In one class, a teacher discussing Western Civilization asked students if they had a problem with the name of the topic – most students raised their hands, according to Park. Some, she said, mentioned issues with the “colonial” slant of the discussion.

And classes often began with professors asking students for their preferred pronouns, with the use of “they” becoming scary as she feared being socially penalized for not being inclusive enough in her vocabulary.

“English is my third language,” she said. “It’s very hard for me to say he and she sometimes, I misuse them.”
She told Fox that she also was chided for saying she enjoyed the writings of Jane Austen.
“I said ‘I love those books.’ I thought it was a good thing,” Park told the network. “Then she said, ‘Did you know those writers had a colonial mindset? They were racists and bigots and are subconsciously brainwashing you.’”

Park said North Korea students were constantly informed about the “American Bastard.”
“I thought North Koreans were the only people who hated Americans, but turns out there are a lot of people hating this country in this country,” she told The Post.

Cancel culture and shouting down opposing voices is becoming an issue of self-censorship.

Park, who chronicled her escape from North Korea and life in the repressive regime in the 2015 memoir “In Order to Live,” said Americans seem willing to give their rights away not realizing they may never come back.

“Voluntarily, these people are censoring each other, silencing each other, no force behind it,” she said.
“Other times (in history) there’s a military coup d’etat, like a force comes in taking your rights away and silencing you. But this country is choosing to be silenced, choosing to give their rights away.”
Park said she knows what a country could become with rights and discourse stripped away.
“North Korea was pretty insane,” she said. “Like the first thing my mom taught me was don’t even whisper, the birds and mice could hear me.”
“She told me the most dangerous thing that I had in my body was my tongue,” Park said. “So I knew how dangerous it was to say wrong things in a country.”

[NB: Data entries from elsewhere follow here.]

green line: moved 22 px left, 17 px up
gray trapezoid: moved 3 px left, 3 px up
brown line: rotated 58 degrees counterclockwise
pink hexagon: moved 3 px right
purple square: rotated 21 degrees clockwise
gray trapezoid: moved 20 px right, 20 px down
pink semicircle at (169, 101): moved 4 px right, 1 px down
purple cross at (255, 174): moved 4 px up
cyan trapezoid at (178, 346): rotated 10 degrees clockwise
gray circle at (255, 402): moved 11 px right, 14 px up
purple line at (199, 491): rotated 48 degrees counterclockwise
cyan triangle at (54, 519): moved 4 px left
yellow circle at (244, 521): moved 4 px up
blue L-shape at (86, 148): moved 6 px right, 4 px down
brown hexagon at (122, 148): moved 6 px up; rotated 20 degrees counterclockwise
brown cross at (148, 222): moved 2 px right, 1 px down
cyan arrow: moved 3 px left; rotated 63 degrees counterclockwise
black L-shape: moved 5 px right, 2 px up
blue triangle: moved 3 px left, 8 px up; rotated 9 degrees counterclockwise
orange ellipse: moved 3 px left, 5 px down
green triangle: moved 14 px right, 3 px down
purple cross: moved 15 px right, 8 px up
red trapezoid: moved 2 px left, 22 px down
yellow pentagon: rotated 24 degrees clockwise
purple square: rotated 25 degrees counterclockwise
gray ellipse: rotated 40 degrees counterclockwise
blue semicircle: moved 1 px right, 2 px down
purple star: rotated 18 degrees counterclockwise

Park, who grew up in the last Stalinist dictatorship and witnessed people dying from starvation, said Americans are obsessed with oppression even though there is not much oppression they’ve witnessed firsthand.

“This a completely nuts, this is unbelievable,” she said. “I don’t know why people are collectively going crazy like this or together at the same time.”

She said the situation in North Korea is one thing because the people don’t have access to the internet and have limited exposure to the globe, but students here have much more access to information.

Park said as a child she had thought dictator Kim Jong Un was “starving” and overworked until she was in South Korea and was shown pictures that showed how large he was in pictures compared to other people who looked thin and hungry.

“That’s what it does when you’re brainwashed,” she said.
“In some ways they (in the US) are brainwashed. Even though there’s evidence so clearly in front of their eyes they can’t see it.”
https://nypost.com/2021/06/14/north-kor ... s-schools/
Columbia University did not immediately respond to The Post’s request for comment.